"This book is not a how-to guide… but if it were, it would be incredibly effective."
Ever notice how some things are just… easier to take? From hotel robes to workplace pens, office biscuits to wine glasses at art galleries, the modern world is cluttered with small, unattended, unguarded treasures.
In this irreverent yet strangely enlightening guide, our anonymous author—a veteran of both pocketed goods and philosophical debates—walks readers through the ethics, psychology, and unexpected artistry of everyday appropriation. But beyond the cheeky laughs and “how-not-to-get-caught” wisdom, the book asks a deeper, more provocative question: what actually is theft?
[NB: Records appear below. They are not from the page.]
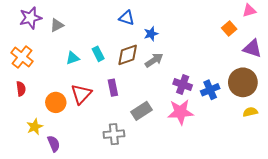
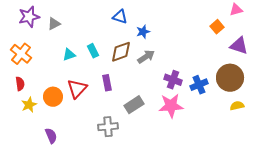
yellow star: (35, 127) -> (29, 105), moved

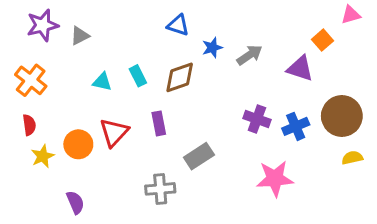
purple triangle: (239, 46) -> (300, 68), moved
cyan triangle: (69, 55) -> (102, 82), turned 32
gray arrow: (146, 57) -> (250, 55), moved
pink star: (171, 106) -> (275, 179), moved

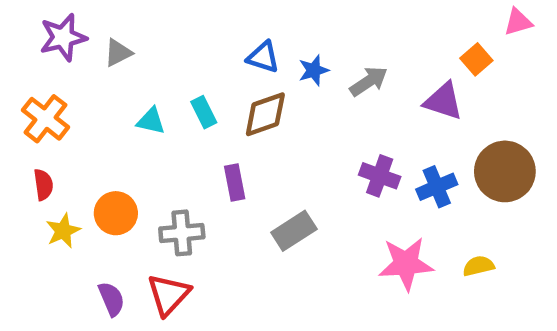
blue triangle: (178, 25) -> (263, 57), moved
red triangle: (114, 132) -> (169, 295), moved
yellow semicircle: (352, 158) -> (479, 266), moved
gray cross: (160, 189) -> (182, 233), moved

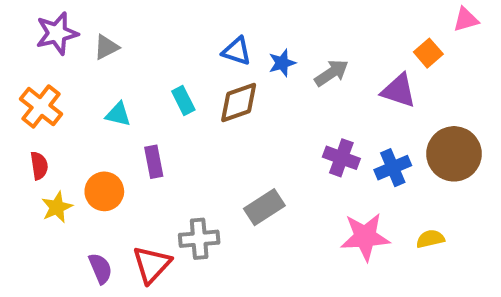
cyan triangle: (151, 121) -> (118, 114), moved
purple rectangle: (235, 182) -> (154, 162), moved
gray cross: (182, 233) -> (199, 239), moved

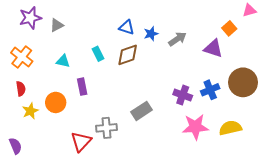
purple cross: (341, 158) -> (183, 95), moved
yellow semicircle: (430, 239) -> (230, 128), size x1.5
purple semicircle: (100, 268) -> (15, 146), moved

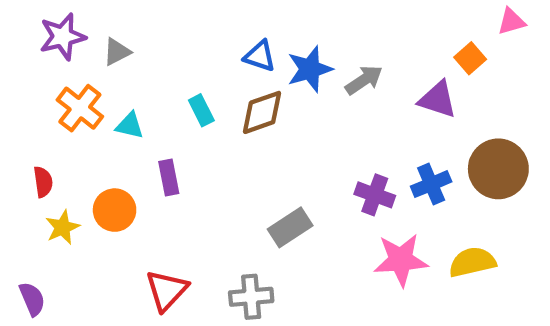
blue star: (151, 34) -> (310, 69), size x1.5
orange cross: (22, 57) -> (80, 108), moved
gray cross: (106, 128) -> (251, 297), moved

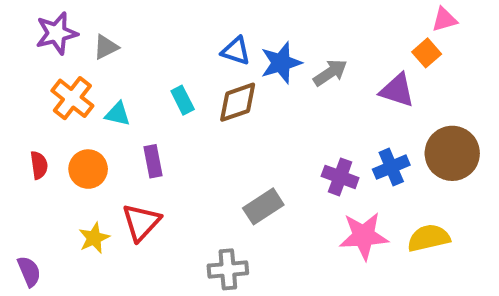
pink triangle: (511, 21) -> (444, 19), moved
orange circle: (115, 210) -> (88, 169), moved
yellow star: (63, 227) -> (94, 238), moved
red triangle: (167, 290) -> (141, 222), moved

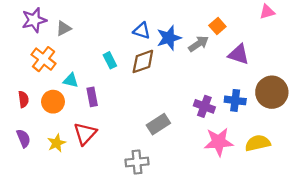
orange square: (427, 53) -> (217, 26), moved
cyan triangle: (118, 114) -> (71, 80), moved
blue cross: (391, 167) -> (235, 100), turned 30
purple semicircle: (29, 271) -> (23, 138), moved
Amongst the areas explored are:
Low-Risk Larceny
A categorized list of “unmissed” items—from café teaspoons to lost-and-found sunglasses. If no one claims it… does it still count?
The Hospitality Heist
Why hotels are treasure troves for everything from mini shampoos to entire throw pillows. (Bonus: a ranking of which chain hotels are the most “souvenir-friendly.”)
Return Policy Piracy
How major retailers accidentally incentivize you to “borrow” household items and then return them 29 days later—plus a guide to navigating the fine print.
The Free Sample Economy
From skincare counters to food courts, discover how to live like royalty on a buffet of samples, tasters, testers, and trial-sized indulgences.
Libraries, Loopholes & Lost Property
A brief history of overdue books that were never coming back, and the strange places where "forgotten" items become free for the taking.
Robin Hood or Retail Menace?
A playful but pointed look at the idea of stealing from the rich to give to the slightly less rich. Does corporate theft even count as theft when profits come from exploited labor and underpaid workers?
Redefining Theft: Marx, Markets & Moral Panic
Here the gloves come off. Referencing the famous anarchist slogan “All Property is Theft” and Marxist critiques of capital, this chapter questions why the state polices shoplifting with such fervor, while wage theft, gentrification, and tax avoidance get a corporate shrug. Who’s really robbing whom?
Workplace Wonders
Ever brought your own pens to work and left with fewer than you started? This chapter will make you feel better about it.
Gray Zones & Glorious Excuses
Charging your phone in a store. Taking extra napkins. Leaving with the office stapler on your last day. If morality is a spectrum, this is the warm, cozy middle.
A Kleptomaniac’s Guide to Easy Things to Steal is a mischievous manual for modern mischief—but also a smart, subversive invitation to rethink what “stealing” really means in a world where value is unevenly distributed and ownership is often just power by another name.
There is no price printed on this book.
If that bothers you, you probably shouldn’t be reading it.
If it delights you—well, you know what to do.